Public concern has been further heightened by the fact that Black people represent a disproportionate number of those deaths that occur in custody. In 1996 alone, out of the 16 deaths in police custody 5 were Black. (Nicholas Long 1996) 'Inquest', a group which has monitored deaths in custody for the past 17 years and has actively campaigned for changes within the system, reported in 1996 to the United Nations Committee on the Elimination of Racial Discrimination that there is an alarming preponderance of Black people among those who die in custody. (Inquest 1996.) Attention has also been focussed at the role of the Crown Prosecution Service and Police Complaints Authority for their reluctance to prosecute any of those officers involved in causing death or any other serious injury. To date, no serving Police or Prison officer has been prosecuted of any offence despite overwhelming evidence that they have inflicted serious or grievous bodily harm which has subsequently resulted in another statistic of deaths in custody.

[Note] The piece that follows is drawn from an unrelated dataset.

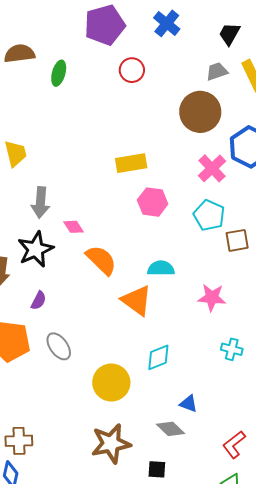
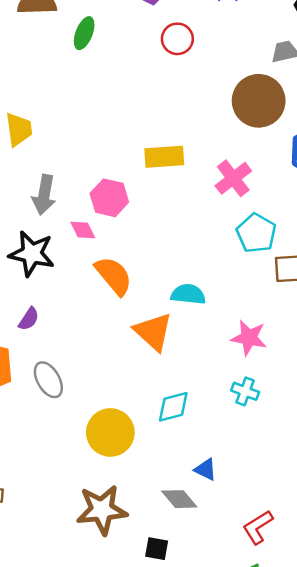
pink cross: (212, 168) -> (233, 178), moved
pink hexagon: (153, 202) -> (109, 198), moved
black star: (36, 249) -> (32, 254), turned 30
cyan cross: (232, 349) -> (245, 391), moved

Racism within the Criminal Justice System has also been instrumental in criminalizing a disproportionate number of Black people who are in Prison today. Black people constitute 7 per cent of the population at large, as opposed to 18 per cent of the prison population. This reflects the level of bias that exists within the system. Evidence of further discrimination within the Criminal Justice System can be substantiated by analysing the official statistics for stop & searches carried out in the Capital in the year 1994/95; out of the 189,000 searches conducted by the Metropolitan Police 120,000 of them were young Black people. (Lee Jasper 1996) This in itself suggests a concerted systematic attempt at criminalizing Black people solely on the basis of preconceived prejudices which target specific sections of the community. Race not only determines who the Police arrest, but it is also a decisive factor that influences the way in which the courts view and treat Black defendants. For many Black people the reality is that when they are processed by the courts, they are more likely to be refused bail and remanded in custody. Black defendants also face longer sentences and are more inclined to be the victims of discrimination during the trial phase. In a majority of cases juries are from predominantly all white, middle class backgrounds and this can affect the outcome of a trial even before the evidence has been heard. Attitudes amongst the Judiciary have also given cause for concern. In 1982 Lord Denning, former Master of the Rolls, made the following comments about Law breaking within Britain's Black
community. "They came from Countries where bribery and graft are accepted - and where stealing is a virtue as long as you're not found out." (quoted in the Guardian, November 10 1992 - Racism and Criminology - Dee Cook and Barbara Hudson) Negative stereotyping such as this has done little to allay the fears of the Black community who view the System with suspicion and mistrust. This has been reinforced by the alarming number of miscarriages of justice that have come to light over recent years.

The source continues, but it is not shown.